Task directions: Look below for the line that contains "Show Sidebar" and the line that contains "civilized when Josie", then restate both of them and every line in between, exactly. No picture goes in the copy.

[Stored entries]
▼
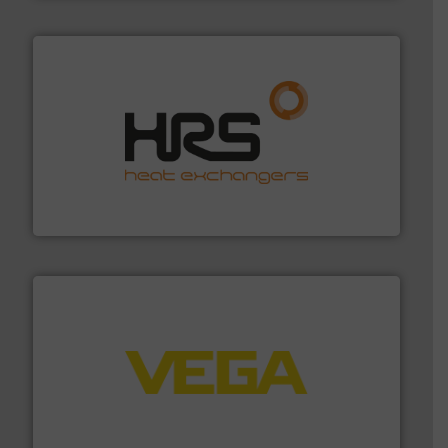
managing energy efficiently.
More info ➜
transfer products worldwide with a strong focus on
technology, offering innovative and effective heat
HRS Group operates at the forefront of thermal
HRS Heat Exchangers
into process control systems.
More info ➜
pressure to equipment and software for integration
from sensors for measurement of level, point level and
The VEGA Grieshaber KG product portfolio extends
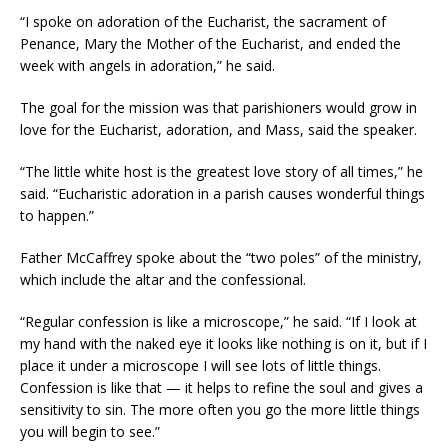
“I spoke on adoration of the Eucharist, the sacrament of
Penance, Mary the Mother of the Eucharist, and ended the
week with angels in adoration,” he said.
The goal for the mission was that parishioners would grow in
love for the Eucharist, adoration, and Mass, said the speaker.
“The little white host is the greatest love story of all times,” he
said. “Eucharistic adoration in a parish causes wonderful things
to happen.”
Father McCaffrey spoke about the “two poles” of the ministry,
which include the altar and the confessional.
“Regular confession is like a microscope,” he said. “If I look at
my hand with the naked eye it looks like nothing is on it, but if I
place it under a microscope I will see lots of little things.
Confession is like that — it helps to refine the soul and gives a
sensitivity to sin. The more often you go the more little things
you will begin to see.”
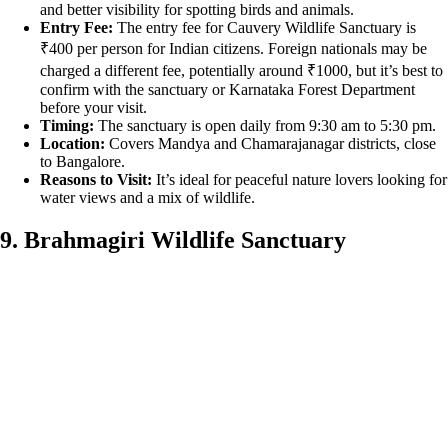
and better visibility for spotting birds and animals.
Entry Fee:
The entry fee for Cauvery Wildlife Sanctuary is
₹400 per person for Indian citizens. Foreign nationals may be
charged a different fee, potentially around ₹1000, but it’s best to
confirm with the sanctuary or Karnataka Forest Department
before your visit.
Timing:
The sanctuary is open daily from 9:30 am to 5:30 pm.
Location:
Covers Mandya and Chamarajanagar districts, close
to Bangalore.
Reasons to Visit:
It’s ideal for peaceful nature lovers looking for
water views and a mix of wildlife.
9. Brahmagiri Wildlife Sanctuary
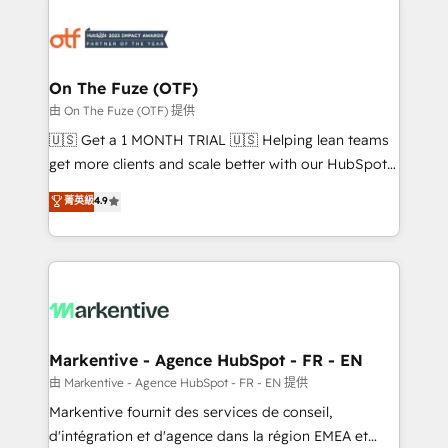
tailored to your business. Together, we unlock
results, fast. ⚙️CRM & RevOps: Align all Hubs to your
buyer journey for clean data, scalability, & reporting.
🎯Demand Gen & ABM: Drive pipeline with inbound,
On The Fuze (OTF)
ABM, AEO, SEO, & paid media. 👩‍💻Web Design:
由 On The Fuze (OTF) 提供
Build high-performing websites with UX, messaging,
🇺🇸 Get a 1 MONTH TRIAL 🇺🇸 Helping lean teams
& conversion strategy that drive results. 🤖AI
get more clients and scale better with our HubSpot
Strategy: Activate Breeze Agents, configure HubSpot
Consulting & 'Done For You' Services. 🚀 Who We
菁英級
4.9
AI, & maximize AEO with tailored AI services. 🧩
Work With 🚀 We help lean, growing companies: -
Integrations: Extend HubSpot with custom
Win more business - Reduce no-shows - Improve
integrations, hosting, & maintenance.
lead & deal conversion rates - Scale with less
headcount ...by using HubSpot's full capabilities. 🤓
What do you get? 🤓 Our client's are too busy to
learn the ins-and-outs of HubSpot. We give you a
Personal Consultant + Tech Team to handle the
Markentive - Agence HubSpot - FR - EN
heavy lifting of mapping out AND building your ideal
由 Markentive - Agence HubSpot - FR - EN 提供
system. + Get best practices and 'don't know what
Markentive fournit des services de conseil,
you don't know' recommendations to maximize
d'intégration et d'agence dans la région EMEA et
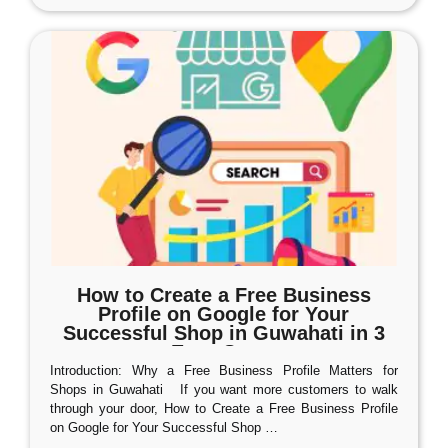
How to Create a Free Business
Profile on Google for Your
Successful Shop in Guwahati in 3
Easy Steps
Introduction: Why a Free Business Profile Matters for
Shops in Guwahati If you want more customers to walk
through your door, How to Create a Free Business Profile
on Google for Your Successful Shop
…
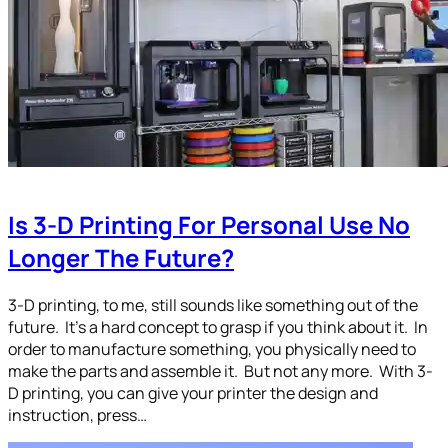
Is 3-D Printing For Personal Use No
Longer The Future?
3-D printing, to me, still sounds like something out of the
future. It’s a hard concept to grasp if you think about it. In
order to manufacture something, you physically need to
make the parts and assemble it. But not any more. With 3-
D printing, you can give your printer the design and
instruction, press…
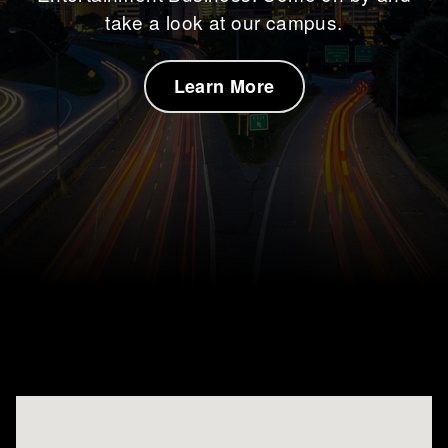
take a look at our campus.
About Us
Learn More
Inquire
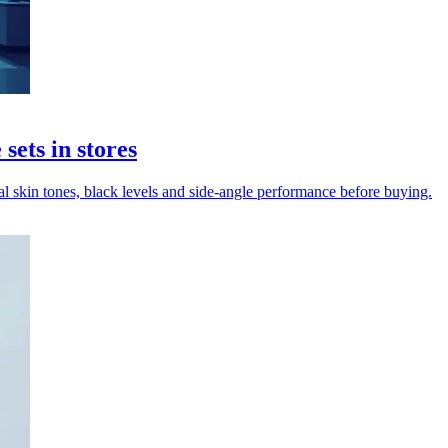
ets in stores
 skin tones, black levels and side-angle performance before buying.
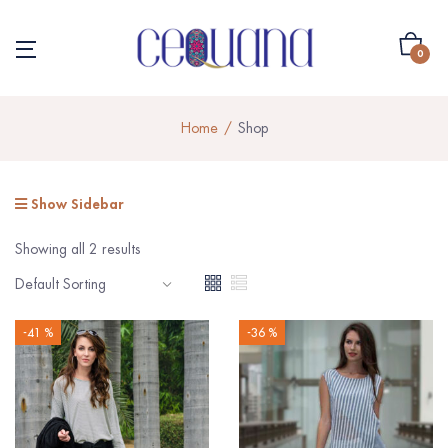
0
Home
Shop
Show Sidebar
Showing all 2 results
-41 %
-36 %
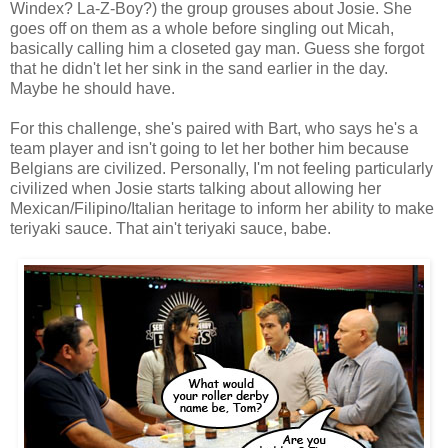
Windex? La-Z-Boy?) the group grouses about Josie. She
goes off on them as a whole before singling out Micah,
basically calling him a closeted gay man. Guess she forgot
that he didn't let her sink in the sand earlier in the day.
Maybe he should have.
For this challenge, she's paired with Bart, who says he's a
team player and isn't going to let her bother him because
Belgians are civilized. Personally, I'm not feeling particularly
civilized when Josie starts talking about allowing her
Mexican/Filipino/Italian heritage to inform her ability to make
teriyaki sauce. That ain't teriyaki sauce, babe.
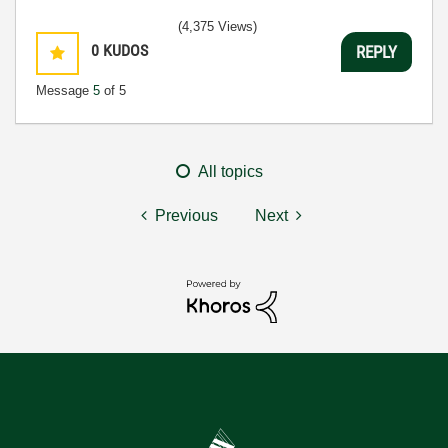
(4,375 Views)
0
KUDOS
REPLY
Message
5
of 5
All topics
Previous
Next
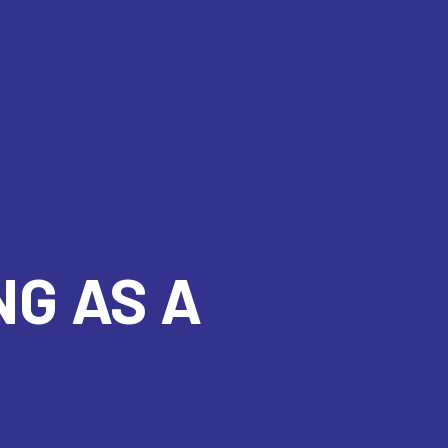
NG AS A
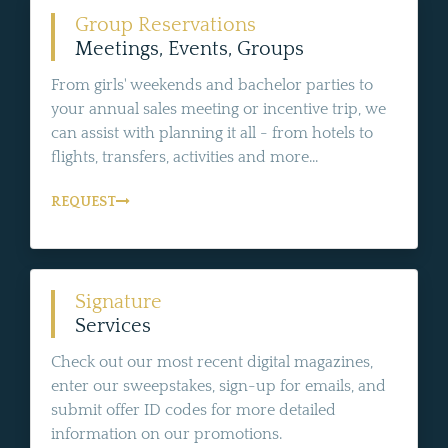
Group Reservations
Meetings, Events, Groups
From girls' weekends and bachelor parties to
your annual sales meeting or incentive trip, we
can assist with planning it all - from hotels to
flights, transfers, activities and more...
REQUEST
Signature
Services
Check out our most recent digital magazines,
enter our sweepstakes, sign-up for emails, and
submit offer ID codes for more detailed
information on our promotions.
▲
Response:
Show Sidebar
Showing all 2 results
-41 %
-36 %
Windex? La-Z-Boy?) the group grouses about Josie. She
goes off on them as a whole before singling out Micah,
basically calling him a closeted gay man. Guess she forgot
that he didn't let her sink in the sand earlier in the day.
Maybe he should have.
For this challenge, she's paired with Bart, who says he's a
team player and isn't going to let her bother him because
Belgians are civilized. Personally, I'm not feeling particularly
civilized when Josie starts talking about allowing her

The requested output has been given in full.